WORK ORDER:
The lines to copy are those in the listing below that contain the word "kaufen".
MATERIAL PROVIDED START
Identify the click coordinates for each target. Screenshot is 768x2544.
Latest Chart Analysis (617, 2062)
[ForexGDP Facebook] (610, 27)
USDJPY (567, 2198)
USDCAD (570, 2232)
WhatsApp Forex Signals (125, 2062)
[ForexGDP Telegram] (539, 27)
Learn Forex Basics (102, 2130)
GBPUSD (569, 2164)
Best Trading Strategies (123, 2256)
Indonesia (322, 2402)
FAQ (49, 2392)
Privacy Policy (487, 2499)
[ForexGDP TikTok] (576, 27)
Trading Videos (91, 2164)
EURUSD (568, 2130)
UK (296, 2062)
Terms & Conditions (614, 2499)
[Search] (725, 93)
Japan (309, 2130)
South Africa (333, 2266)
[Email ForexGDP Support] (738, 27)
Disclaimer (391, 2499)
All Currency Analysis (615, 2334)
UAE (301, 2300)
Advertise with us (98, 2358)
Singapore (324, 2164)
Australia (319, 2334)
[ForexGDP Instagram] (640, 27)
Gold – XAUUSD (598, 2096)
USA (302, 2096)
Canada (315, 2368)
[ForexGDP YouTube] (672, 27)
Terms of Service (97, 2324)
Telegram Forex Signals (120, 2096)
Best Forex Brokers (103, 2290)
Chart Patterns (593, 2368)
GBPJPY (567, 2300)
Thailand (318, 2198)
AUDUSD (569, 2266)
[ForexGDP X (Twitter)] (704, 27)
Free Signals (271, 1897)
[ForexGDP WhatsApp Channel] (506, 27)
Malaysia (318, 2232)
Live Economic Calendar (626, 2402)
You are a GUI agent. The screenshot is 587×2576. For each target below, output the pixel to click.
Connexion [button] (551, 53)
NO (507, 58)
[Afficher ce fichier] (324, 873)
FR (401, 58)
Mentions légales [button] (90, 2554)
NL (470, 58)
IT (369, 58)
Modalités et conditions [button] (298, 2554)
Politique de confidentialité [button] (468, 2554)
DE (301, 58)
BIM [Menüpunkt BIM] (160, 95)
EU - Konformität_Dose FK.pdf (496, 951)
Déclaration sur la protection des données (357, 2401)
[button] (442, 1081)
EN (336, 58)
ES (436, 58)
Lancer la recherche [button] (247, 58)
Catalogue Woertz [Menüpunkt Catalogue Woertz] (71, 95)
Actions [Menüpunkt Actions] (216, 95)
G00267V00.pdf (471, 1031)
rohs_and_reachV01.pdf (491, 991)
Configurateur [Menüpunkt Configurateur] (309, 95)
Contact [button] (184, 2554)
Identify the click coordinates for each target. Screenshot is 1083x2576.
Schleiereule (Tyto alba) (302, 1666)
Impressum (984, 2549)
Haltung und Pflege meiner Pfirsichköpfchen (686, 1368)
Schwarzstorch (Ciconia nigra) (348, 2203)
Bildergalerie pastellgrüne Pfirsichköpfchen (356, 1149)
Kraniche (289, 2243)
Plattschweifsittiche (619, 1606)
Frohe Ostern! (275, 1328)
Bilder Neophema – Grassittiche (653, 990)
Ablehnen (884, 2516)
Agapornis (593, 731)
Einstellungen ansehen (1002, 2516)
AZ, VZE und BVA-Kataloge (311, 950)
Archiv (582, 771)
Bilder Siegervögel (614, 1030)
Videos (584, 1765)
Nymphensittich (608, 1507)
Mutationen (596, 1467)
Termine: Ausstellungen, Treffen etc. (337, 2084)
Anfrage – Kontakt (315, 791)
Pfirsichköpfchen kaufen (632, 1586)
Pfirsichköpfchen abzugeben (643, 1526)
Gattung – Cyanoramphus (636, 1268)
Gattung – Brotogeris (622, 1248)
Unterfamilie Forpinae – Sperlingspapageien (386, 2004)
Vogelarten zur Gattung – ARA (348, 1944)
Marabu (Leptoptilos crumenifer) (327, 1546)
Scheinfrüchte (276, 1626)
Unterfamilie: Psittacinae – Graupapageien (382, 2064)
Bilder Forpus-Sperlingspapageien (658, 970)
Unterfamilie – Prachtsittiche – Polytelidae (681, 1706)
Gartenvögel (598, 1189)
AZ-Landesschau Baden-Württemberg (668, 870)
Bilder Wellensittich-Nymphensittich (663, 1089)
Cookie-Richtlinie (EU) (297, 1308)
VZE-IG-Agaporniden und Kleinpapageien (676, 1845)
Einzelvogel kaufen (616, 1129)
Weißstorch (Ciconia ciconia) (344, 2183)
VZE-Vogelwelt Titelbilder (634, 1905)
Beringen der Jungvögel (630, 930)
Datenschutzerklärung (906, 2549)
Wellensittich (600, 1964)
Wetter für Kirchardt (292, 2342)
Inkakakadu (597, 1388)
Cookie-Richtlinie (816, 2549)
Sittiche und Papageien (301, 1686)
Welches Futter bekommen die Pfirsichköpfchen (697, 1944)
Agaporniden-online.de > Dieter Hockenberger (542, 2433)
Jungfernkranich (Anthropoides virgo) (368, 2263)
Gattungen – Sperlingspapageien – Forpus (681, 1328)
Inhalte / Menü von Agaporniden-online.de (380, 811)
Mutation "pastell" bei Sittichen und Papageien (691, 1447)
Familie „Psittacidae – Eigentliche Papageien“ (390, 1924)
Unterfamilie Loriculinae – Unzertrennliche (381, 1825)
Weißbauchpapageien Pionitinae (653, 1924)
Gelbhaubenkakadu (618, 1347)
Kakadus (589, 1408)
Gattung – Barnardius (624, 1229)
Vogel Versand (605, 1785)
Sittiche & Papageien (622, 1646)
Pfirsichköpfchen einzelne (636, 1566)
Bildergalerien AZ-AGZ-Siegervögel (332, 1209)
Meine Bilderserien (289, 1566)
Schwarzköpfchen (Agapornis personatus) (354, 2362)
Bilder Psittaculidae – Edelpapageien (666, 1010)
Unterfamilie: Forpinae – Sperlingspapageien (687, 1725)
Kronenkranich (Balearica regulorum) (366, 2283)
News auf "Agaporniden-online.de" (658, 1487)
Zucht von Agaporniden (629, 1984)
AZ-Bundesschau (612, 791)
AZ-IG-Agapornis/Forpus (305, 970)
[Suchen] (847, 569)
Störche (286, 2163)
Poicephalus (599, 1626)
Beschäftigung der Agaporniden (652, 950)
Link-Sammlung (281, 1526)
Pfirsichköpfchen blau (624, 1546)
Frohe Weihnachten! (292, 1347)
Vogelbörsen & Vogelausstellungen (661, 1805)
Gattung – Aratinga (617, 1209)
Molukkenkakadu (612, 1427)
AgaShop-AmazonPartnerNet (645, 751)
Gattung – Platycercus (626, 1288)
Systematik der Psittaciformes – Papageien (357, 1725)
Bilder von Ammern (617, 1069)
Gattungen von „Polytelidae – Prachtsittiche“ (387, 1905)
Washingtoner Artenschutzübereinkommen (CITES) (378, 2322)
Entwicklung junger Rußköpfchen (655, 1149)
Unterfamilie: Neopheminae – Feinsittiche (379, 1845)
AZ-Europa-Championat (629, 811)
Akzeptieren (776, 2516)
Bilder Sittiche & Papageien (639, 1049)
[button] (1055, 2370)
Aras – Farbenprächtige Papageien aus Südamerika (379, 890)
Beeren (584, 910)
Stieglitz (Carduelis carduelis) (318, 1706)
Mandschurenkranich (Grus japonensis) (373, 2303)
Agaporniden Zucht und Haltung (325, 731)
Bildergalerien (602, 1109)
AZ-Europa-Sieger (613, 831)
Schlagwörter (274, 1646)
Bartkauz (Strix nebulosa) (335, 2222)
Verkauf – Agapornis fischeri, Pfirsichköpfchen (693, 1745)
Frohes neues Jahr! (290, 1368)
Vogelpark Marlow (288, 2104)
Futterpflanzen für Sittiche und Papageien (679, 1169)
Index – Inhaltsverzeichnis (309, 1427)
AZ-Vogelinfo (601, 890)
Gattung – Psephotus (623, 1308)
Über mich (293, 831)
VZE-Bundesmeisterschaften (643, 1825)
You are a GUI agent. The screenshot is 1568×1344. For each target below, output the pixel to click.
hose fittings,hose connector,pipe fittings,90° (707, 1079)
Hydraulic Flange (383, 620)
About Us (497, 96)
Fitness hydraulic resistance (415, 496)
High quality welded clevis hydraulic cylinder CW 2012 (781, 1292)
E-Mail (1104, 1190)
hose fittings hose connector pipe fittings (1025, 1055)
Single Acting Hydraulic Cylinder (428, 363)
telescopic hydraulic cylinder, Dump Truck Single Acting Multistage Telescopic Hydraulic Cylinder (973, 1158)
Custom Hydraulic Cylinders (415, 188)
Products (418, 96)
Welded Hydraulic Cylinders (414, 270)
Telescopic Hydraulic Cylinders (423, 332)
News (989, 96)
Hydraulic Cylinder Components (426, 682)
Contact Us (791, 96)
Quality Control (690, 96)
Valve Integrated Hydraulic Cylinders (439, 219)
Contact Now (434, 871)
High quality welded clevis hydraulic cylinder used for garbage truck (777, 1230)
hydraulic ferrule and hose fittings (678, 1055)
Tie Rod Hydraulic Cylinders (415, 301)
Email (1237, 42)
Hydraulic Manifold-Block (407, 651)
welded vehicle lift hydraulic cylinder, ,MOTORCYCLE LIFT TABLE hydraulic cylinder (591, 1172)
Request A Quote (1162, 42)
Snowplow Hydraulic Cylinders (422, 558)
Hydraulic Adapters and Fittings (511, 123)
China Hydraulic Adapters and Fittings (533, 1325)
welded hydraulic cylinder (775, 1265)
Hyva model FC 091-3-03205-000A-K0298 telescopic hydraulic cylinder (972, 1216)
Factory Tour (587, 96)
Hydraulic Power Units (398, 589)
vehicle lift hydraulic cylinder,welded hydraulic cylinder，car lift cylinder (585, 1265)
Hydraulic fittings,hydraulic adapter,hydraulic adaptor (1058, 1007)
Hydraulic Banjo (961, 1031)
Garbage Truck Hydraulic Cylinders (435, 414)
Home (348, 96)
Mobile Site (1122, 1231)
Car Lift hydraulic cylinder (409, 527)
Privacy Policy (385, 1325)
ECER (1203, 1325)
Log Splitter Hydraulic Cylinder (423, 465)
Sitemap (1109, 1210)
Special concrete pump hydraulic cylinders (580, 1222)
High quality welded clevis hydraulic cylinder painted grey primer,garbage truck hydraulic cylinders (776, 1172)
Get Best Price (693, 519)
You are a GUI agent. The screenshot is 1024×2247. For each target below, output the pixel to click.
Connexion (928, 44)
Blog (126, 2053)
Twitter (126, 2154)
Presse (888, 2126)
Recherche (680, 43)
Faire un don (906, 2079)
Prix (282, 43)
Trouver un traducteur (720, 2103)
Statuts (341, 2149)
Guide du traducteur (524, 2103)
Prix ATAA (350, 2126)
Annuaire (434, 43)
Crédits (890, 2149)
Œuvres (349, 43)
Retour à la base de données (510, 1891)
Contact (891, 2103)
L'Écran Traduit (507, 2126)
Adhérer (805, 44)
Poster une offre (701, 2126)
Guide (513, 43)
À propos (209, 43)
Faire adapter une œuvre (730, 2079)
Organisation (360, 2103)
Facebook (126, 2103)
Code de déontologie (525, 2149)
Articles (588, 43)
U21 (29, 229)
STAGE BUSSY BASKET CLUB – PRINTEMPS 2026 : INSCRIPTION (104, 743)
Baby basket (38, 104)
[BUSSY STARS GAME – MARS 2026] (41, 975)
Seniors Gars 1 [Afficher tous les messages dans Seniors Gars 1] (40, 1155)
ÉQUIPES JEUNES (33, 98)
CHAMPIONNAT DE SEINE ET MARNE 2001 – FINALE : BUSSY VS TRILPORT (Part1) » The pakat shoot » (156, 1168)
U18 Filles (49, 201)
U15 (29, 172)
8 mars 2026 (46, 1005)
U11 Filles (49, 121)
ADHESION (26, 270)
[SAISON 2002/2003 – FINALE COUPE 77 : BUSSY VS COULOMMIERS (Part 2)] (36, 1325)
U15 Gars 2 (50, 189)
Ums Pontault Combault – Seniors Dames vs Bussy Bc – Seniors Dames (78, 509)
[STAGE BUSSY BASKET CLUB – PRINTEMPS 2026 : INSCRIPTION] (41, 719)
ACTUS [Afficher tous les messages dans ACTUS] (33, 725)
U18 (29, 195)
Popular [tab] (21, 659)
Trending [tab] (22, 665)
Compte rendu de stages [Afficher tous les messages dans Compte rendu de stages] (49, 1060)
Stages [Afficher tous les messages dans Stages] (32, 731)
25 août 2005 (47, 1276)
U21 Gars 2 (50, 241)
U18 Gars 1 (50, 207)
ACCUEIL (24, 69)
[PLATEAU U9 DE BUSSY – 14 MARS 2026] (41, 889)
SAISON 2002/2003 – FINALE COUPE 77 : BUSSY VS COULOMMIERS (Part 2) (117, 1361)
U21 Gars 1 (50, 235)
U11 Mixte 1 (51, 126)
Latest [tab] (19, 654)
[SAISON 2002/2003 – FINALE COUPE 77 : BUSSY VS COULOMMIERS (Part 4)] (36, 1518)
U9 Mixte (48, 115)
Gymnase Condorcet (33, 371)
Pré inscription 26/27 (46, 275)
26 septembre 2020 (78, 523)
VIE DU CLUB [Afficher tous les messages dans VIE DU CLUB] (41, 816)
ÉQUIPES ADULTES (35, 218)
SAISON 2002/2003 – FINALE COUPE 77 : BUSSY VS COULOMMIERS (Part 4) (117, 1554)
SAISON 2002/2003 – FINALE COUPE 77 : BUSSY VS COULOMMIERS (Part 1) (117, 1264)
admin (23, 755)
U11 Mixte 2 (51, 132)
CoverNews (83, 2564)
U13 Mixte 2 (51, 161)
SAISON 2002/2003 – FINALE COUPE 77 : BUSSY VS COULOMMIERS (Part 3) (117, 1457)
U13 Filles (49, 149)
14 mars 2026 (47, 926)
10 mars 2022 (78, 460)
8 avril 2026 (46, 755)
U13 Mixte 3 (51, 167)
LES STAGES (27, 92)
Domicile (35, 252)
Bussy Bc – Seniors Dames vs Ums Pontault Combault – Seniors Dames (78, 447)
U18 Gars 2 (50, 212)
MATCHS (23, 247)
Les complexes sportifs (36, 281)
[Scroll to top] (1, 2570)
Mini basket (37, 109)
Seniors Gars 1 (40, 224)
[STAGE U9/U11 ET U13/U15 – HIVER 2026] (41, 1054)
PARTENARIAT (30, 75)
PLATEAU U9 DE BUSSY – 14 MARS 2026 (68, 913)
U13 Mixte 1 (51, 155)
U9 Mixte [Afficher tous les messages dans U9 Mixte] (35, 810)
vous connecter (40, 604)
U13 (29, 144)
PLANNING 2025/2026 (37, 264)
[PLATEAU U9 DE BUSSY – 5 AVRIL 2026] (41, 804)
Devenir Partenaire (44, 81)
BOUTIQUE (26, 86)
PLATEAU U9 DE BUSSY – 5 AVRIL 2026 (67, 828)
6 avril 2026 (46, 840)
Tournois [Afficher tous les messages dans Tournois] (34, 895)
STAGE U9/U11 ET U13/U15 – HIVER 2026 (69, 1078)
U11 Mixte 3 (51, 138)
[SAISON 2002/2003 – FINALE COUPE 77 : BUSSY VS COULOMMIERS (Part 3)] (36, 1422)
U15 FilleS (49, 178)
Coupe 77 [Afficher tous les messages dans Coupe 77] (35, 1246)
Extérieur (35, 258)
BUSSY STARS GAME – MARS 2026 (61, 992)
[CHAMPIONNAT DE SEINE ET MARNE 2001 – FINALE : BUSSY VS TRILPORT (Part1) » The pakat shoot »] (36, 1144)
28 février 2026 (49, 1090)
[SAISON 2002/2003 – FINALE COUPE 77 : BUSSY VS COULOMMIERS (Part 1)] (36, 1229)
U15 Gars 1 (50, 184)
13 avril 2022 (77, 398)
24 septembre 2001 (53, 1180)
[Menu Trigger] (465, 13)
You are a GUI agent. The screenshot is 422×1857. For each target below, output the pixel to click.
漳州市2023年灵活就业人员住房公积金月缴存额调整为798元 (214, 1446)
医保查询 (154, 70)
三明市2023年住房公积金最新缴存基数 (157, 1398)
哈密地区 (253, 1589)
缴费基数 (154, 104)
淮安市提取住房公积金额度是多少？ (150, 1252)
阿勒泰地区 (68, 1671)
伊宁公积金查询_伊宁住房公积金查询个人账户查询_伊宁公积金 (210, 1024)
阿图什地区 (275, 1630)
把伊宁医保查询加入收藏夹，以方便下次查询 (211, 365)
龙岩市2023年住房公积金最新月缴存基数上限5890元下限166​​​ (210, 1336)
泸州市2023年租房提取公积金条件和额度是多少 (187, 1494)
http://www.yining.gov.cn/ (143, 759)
MATERIAL PROVIDED END
REPLY:
Pfirsichköpfchen kaufen (632, 1586)
Einzelvogel kaufen (616, 1129)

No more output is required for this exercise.